It was 2009, and Iranian journalist Maryam Mirza stopped to vote in her country's presidential election before leaving for Germany for 10 days for a media conference. At the time, she had no idea it would be a one-way trip to Berlin.
Soon after results of the election were announced, declaring incumbent hardliner Mahmoud Ahmadinejad president, mass protests took place in Tehran and elsewhere in the country. Security forces responded by killing at least 17 and arrested hundreds of activists, journalists and students. Suddenly Mirza's home country looked unsafe for someone whose work focused on women's rights. Mirza decided that staying in Germany was the safest course.
Her career had begun in 2005 with the Iranian women's magazine Zanan during a period of relative press freedom under former president Mohammed Khatami. She also worked on the editorial board of Zanestan, a feminist website. Her parents had preferred she become a lawyer–being a journalist in Iran was not considered a safe or stable profession as news outlets could be shut down at any instant. That's what happened to Zanan, which was shuttered by the Ahmadinejad government in 2007. Maryam says it may have been closed down in part due to her reporting about violent crime committed by women and crime against women. The publication reopened this year after Ahmadinejad was replaced with the reform-minded Hassan Rouhani.
Now 33, Mirza works for the German news service Deutsche Welle and covers news about Iran from Germany. She spoke with Global Journalist's Natalia Avdonina about covering women's issues in a conservative religious state and her 'accidental exile.'
Global Journalist: What did you learn while working for a women's magazine in Iran?
Maryam: One [principle I learned] was that you need to look at an issue from as [many] different perspectives. If you are writing about temporary marriage in Iran, you need to talk with psychologist, you need to talk with very average people, you need to put the issue on the table and sit on different chairs and look at it.

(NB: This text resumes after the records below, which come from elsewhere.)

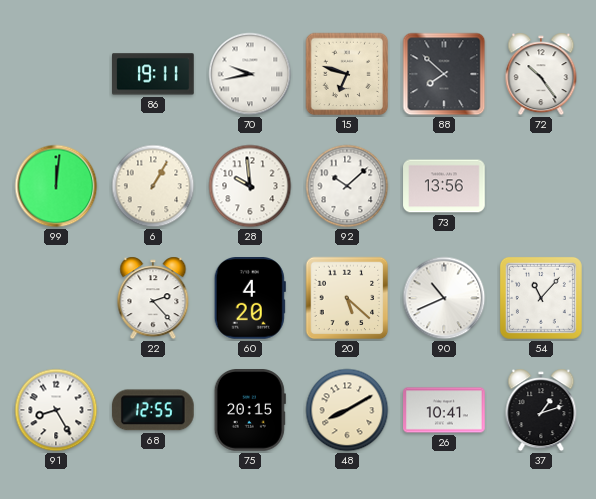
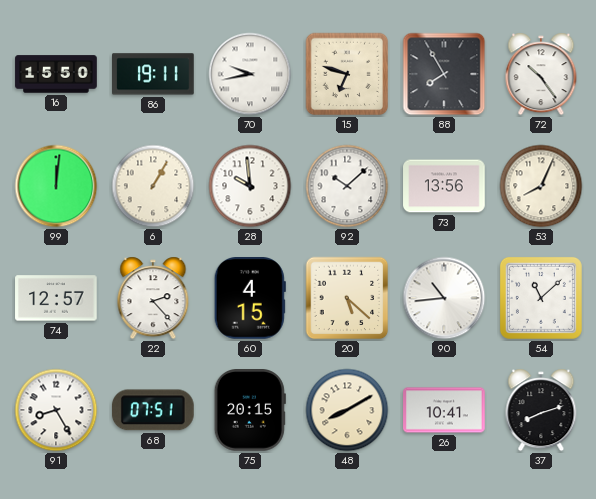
16: none -> 15:50
88: 7:52 -> 7:55
53: none -> 8:04
74: none -> 12:57
60: 4:20 -> 4:15
90: 10:41 -> 10:44
54: 11:07 -> 11:08
68: 12:55 -> 07:51
37: 1:12 -> 8:12
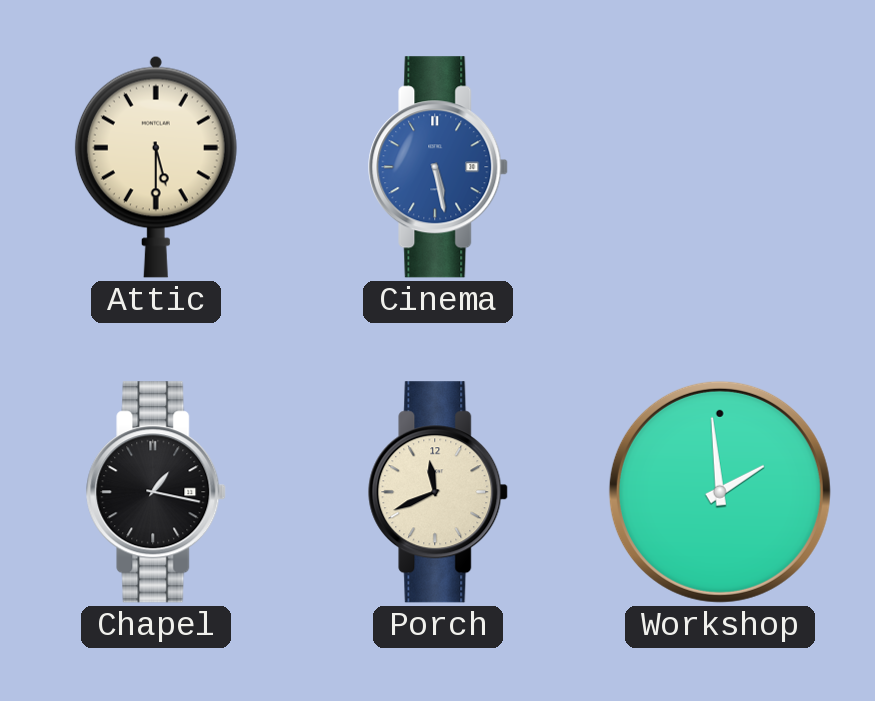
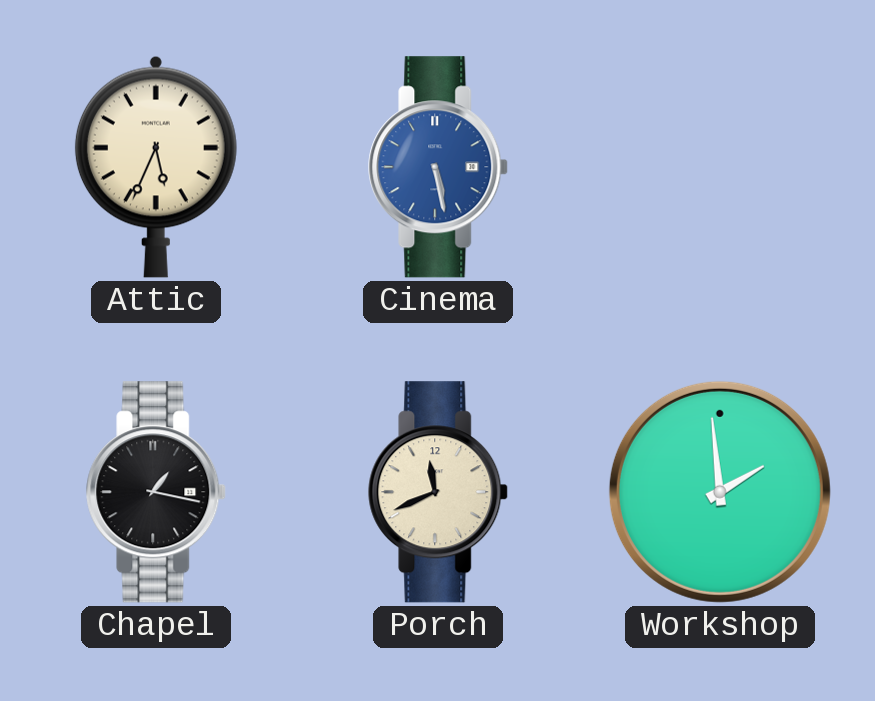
Attic: 5:30 -> 5:34
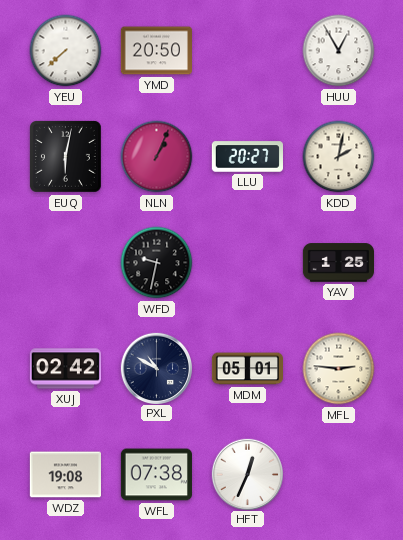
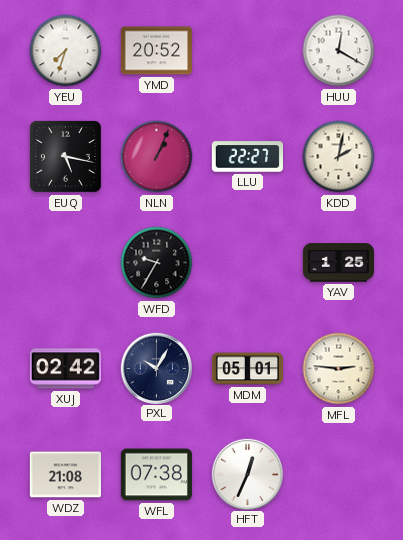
YEU: 7:38 -> 7:33
YMD: 20:50 -> 20:52
HUU: 12:55 -> 12:20
EUQ: 6:02 -> 5:17
LLU: 20:27 -> 22:27
WFD: 9:32 -> 9:35
PXL: 10:50 -> 10:05
WDZ: 19:08 -> 21:08
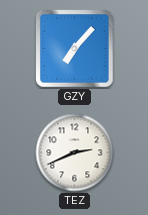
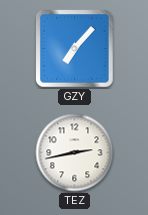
TEZ: 2:41 -> 2:43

GJ: What topics are considered taboo?
Maryam: There are some issues that you cannot write about at all, like homosexuality, sex. You can write [in a conservative way] about politics...the atomic program, you cannot write any criticism at all. You can just write a news report that 'he said this', 'another one said that.' Writing critiques is like committing suicide for a journal. [There are] different things about women in Iran you cannot write about, even some words are very, very controversial. If you are writing about women's bodies you cannot use some words at all.
GJ: Why did you decide to stay in Germany?
Maryam: The way I left Iran was somehow accidental, I was invited for a conference in Berlin, in 2009, the conference was about media in Germany, and it was the same day of the election, that controversial election, I voted and just left the country. I was supposed to be in Germany for ten days, but what happened in Iran, my friends were arrested, so it was too risky to go back. I did not want to stay here forever...just for some months to see what was going on, and then...some months became some years.
Fortunately, because I was invited for the conference about media I had already some kind of network, and it made difference between me and some other colleagues who came here as asylum seekers. ...I started with Spiegel online as an intern. [The] internship stopped because of some legal issues about my residency permit, because that time I still had a visa as a tourist...Then I cooperated with Reporters Without Borders working on their website. I was offered...work on Deutsche Welle, as a freelancer but it was based on a contract.
GJ: How do you now report on human rights overseas?
Maryam: It is easier. Because if I was in Iran, I could not write about [human rights] at all. I have other colleagues of mine, all of us have our contacts and network in Iran.
GJ: Do you think you might return to Iran?
Maryam: Now I have a home here, but...I need to go back to see...I know I am missing something big in my heart.